Emily:

I need some advice on what to do.  I am a single mother of two. I work full time and I go to school part time. I have recently gotten engaged last Christmas, but instead of this being a happy and joyous occasion it has turned into disaster. Let me give you a brief story of my life. I have been dating this guy for the last 6 years; during the first 5 we have had our share of problems. We have broken up, been cheated on and gotten back together. This past year he finally told me that he loves me and wants to spend the rest of our lives together. I started planning a wedding. I bought junior bridesmaid's dresses for the girls, set a date, talked to the preacher. We had everything ready and all of the sudden a month before the wedding date, my fiance calls off the wedding and starts giving me all kinds of excuses as to why we can't get married now.  His reasons have been because we don't have a place to live. We live in a very small town and there are not many houses to rent. He has filed for bankruptcy last year and my credit is awful. I don't make enough money to try to save up. He has all these single women as friends and tells me I have to except that he has single women as friends. That's ok but he has a face book and everything is private. He doesn't like people to see that he is engaged and he says it's because everybody already knows and why put his personal business out there. I agree to some degree, but I don't understand why I can't see any of his friends or be able to see what he says to them back and forth. Everyone tells me that he is not ready to get married and that he is still looking. And I even caught him on a dating site for Facebook and asked him about it and he told me that he didn't do it and his friend must have. He and I have been through a lot together, and I really love him but am I making a bad decision? What should I do?

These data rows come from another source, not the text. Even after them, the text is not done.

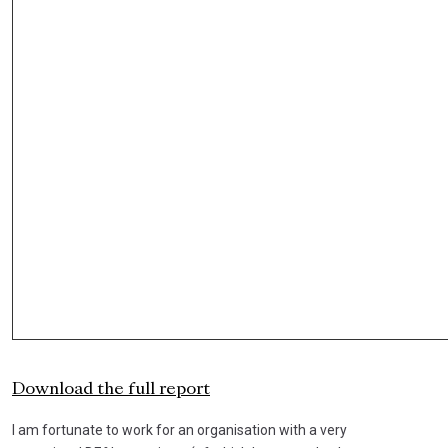
Download the full report
I am fortunate to work for an organisation with a very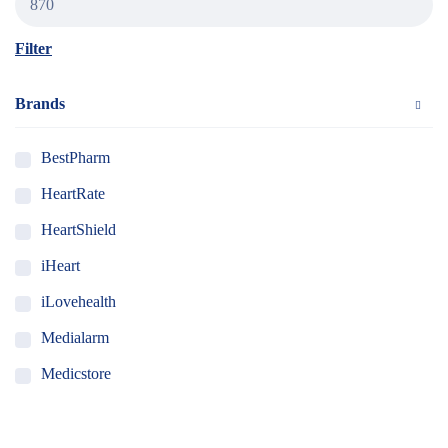
Filter
Brands
BestPharm
HeartRate
HeartShield
iHeart
iLovehealth
Medialarm
Medicstore
MyMedi
Pharmy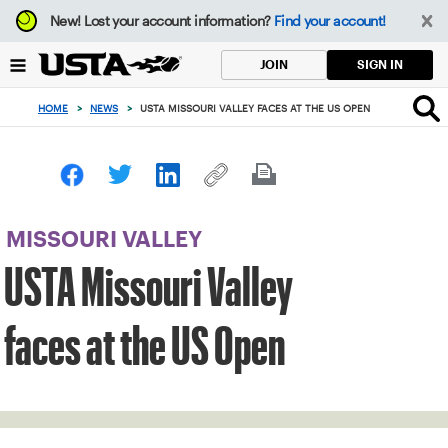
Focus
New!
Lost your account information?
Find your account!
from
back
SIGN IN
JOIN
to
top
HOME
>
NEWS
>
USTA MISSOURI VALLEY FACES AT THE US OPEN
button
MISSOURI VALLEY
USTA Missouri Valley
faces at the US Open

----------------------------Miss Emily's advice-------------------------

You are smart, in many ways, I can tell by your letter, but you aren't smart when it comes to him. He's made a mockery of all he thought he could do -- marry you, be a father to your children, and now he backs out. I can see how financial insecurity can lead anyone, and especially a man to feel inadequate. I can also see postponing a wedding until he got on his feet and made good in the financial department -- but being on Facebook, privately, and getting on a dating site (his doing, I am sure), does not make for a lifelong partnership because he wouldn't be able to tell you what that meant if he had a colt 45 pointed at his head. Hard as it is, I'd tell him marriage, at any time, is off the table and, then, get your own ducks in-a -row. Build some financial security for you and the girls, and look for someone who is more reliable than a crap shoot, and not someone who so easily can pull the rug out from under your feet because he's too weak, too insecure and, definitely, not marriage material -- at least not with you.